A Step Towards Liquid Cooling

So there you are, slowly creeping up the hill behind 12 other vehicles. Even though the speed limit is 55. Tempers are flaring and horns honking.

And why, pray tell, are you poking along instead of cruising along? Well, guess what’s at the head of this little peloton? Of course: chugging along, resplendent in rainbow colors and peace signs, straining at the bit, is a venerable VW bus, manifesting “I think I can, man” (in German, of course).

As hard as the engine is working, it runs the risk of overheating – except that, like all engines, it has a cooling system to prevent – or at least put off – such a misadventure. As long as enough air goes over it, the engine can more or less keep running. (If it gets to the top of the hill and pulls over and stops to cool the engine, it might actually catch fire because the fan has stopped, meaning that there is nothing except still ambient air to cool the engine – and that might not be enough.)

Most other vehicles – including VWs – have long since opted for the extravagance of a water-cooled engine. The liquid can pull heat away faster, and, as long as you have enough water and antifreeze, you’re unlikely to overheat. Or burn up.

We’ve been living in an air-cooled semiconductor world for a long time. Most chips cool in ambient air that gets blown through by a system fan. Phones get no such cooling. And high-end processors might get their own personal fan mounted on top – cuz they’re just that awesome.

Our current cooling conventions have mostly worked – aided by the fact that we lay our chips out in a planar fashion on PC boards. But we’ve been lurching towards adding a dimension (or a half) to that world, what with silicon interposers allowing closer cohabitation and with visions of die stacking.
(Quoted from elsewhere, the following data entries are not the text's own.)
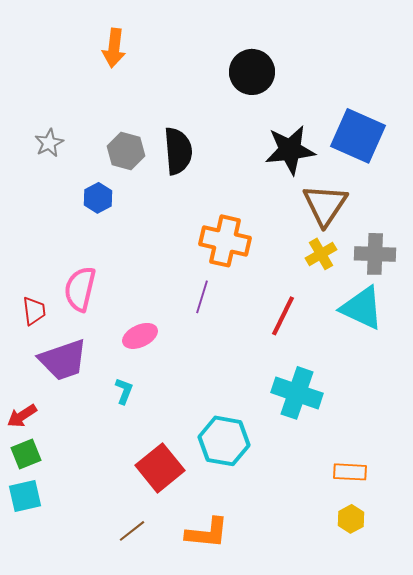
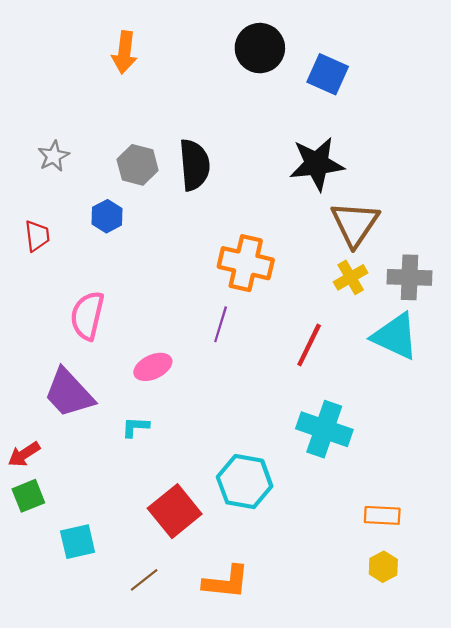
black circle: (252, 72) -> (260, 48), moved
blue square: (358, 136) -> (328, 74), moved, size x0.7
red trapezoid: (34, 311) -> (37, 236), moved
purple trapezoid: (63, 360) -> (69, 393), turned 66
cyan L-shape: (124, 391) -> (135, 427), turned -108
cyan square: (25, 496) -> (78, 542), moved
As we go more and more vertical, we’ve had to surmount numerous technical and cost challenges, but the one that hasn’t seen much in the way of an unambiguous solution is getting the heat out of the middle of a stack of dice. We all know it needs to be done; doing it is quite another thing.
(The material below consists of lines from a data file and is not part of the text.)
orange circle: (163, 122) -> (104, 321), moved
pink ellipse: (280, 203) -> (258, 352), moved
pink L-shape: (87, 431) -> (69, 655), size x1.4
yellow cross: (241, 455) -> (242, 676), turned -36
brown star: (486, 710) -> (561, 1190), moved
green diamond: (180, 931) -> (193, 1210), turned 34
Over the last few years, we’ve seen hints of ways to move from air cooling to liquid cooling, but, at semiconductor scales, it’s tougher than simply building cooling channels into an engine block and tacking on a radiator. Microfluidic cooling comes with its own practical challenges, so at Georgia Tech, Thomas Sarvey and company, led by Assoc. Prof. Muhannad Bakir, worked with Altera to take some solid steps towards working through some of the classic barriers.

The cooling projects had two main goals: get the heat out (obviously) and deal with thermal crosstalk – where one hot chip shares its heat with an otherwise cool neighboring chip. That latter bit can be a challenge when the victim chip is more temperature sensitive – analog, RF, MEMS, etc. The resulting paper presents a number of technology ideas for the various different challenges.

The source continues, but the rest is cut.